* **Your goal**: Please return every line of the records below that contains the word "Where".
____
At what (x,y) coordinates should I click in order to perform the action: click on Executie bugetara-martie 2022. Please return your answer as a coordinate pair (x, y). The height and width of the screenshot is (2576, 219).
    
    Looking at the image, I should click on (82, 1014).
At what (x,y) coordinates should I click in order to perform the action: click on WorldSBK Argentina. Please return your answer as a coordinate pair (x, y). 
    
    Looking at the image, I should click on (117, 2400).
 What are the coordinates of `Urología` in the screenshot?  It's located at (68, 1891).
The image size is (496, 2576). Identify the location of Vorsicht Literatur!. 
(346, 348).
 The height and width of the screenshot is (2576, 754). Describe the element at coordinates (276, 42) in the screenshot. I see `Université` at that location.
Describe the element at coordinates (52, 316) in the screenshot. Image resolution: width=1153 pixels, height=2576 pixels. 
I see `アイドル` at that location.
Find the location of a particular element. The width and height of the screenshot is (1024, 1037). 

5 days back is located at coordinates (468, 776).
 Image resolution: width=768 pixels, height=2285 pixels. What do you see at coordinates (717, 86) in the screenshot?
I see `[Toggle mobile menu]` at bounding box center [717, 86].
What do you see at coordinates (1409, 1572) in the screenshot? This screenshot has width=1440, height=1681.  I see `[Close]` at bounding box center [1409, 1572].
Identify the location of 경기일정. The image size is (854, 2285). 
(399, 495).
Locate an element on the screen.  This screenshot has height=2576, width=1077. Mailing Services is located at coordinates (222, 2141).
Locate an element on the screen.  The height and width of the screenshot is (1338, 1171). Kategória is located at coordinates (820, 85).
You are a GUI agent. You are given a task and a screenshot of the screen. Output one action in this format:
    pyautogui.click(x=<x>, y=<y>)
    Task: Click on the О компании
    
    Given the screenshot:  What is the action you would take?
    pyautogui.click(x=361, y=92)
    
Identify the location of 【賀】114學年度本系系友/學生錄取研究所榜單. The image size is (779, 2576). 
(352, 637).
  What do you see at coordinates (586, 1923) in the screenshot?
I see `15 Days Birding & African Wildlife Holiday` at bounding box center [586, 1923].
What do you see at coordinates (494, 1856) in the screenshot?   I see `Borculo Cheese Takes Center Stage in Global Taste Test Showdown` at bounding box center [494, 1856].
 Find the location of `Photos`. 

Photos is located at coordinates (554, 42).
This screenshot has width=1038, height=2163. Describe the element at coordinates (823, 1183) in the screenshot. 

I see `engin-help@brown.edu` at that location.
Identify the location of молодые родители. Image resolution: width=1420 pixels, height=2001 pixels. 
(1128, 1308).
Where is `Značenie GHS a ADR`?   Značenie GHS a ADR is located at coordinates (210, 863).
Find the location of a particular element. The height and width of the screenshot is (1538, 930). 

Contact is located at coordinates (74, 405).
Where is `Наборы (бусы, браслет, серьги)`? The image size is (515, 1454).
____
* **Response to this exercise**:
Where is `Značenie GHS a ADR`?   Značenie GHS a ADR is located at coordinates (210, 863).
Where is `Наборы (бусы, браслет, серьги)`? The image size is (515, 1454).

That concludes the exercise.